4 Dicembre 2012, di Redazione Wall Street Italia

Roma – Governo battuto in Senato su un emendamento al decreto crescita sulla proroga per le concessioni demaniali marittime.

La commissione Industria ha approvato con voto unanime una proposta di modifica per rinviare di cinque anni, dal 2015 al 2020, la scadenza per le concessioni delle spiagge.

L’esecutivo ha dato parere contrario ed è andato sotto.

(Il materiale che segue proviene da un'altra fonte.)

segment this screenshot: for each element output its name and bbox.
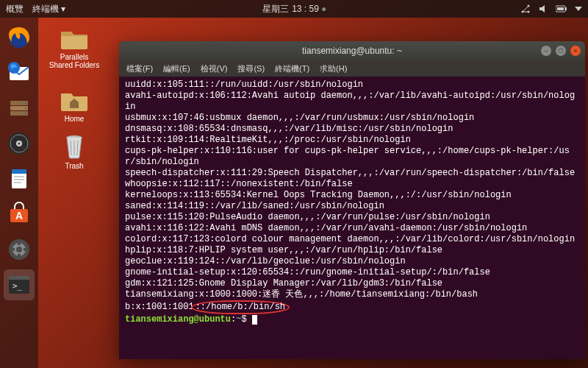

L’emendamento presentato in commissione Industria dai relatori, Simona Vicari (Pdl) e Filippo Bubbico (Pd), prevedeva che le concessioni demaniali balneari fossero prorogate sino al 2045. La commissione Bilancio del Senato ha bocciato la modifica, dando invece il via libera condizionato a una proroga di 5 anni, sino al 2020, più compatibile con quello che potrebbe essere il frutto della mediazione del Governo con la Commissione europea che pretende invece l’indizione di un’asta.

Si attende ora il maxiemendamento sul quale l’esecutivo porrà la fiducia per sapere se, visto il parere contrario espresso dal Governo, conterrà comunque la modifica votata.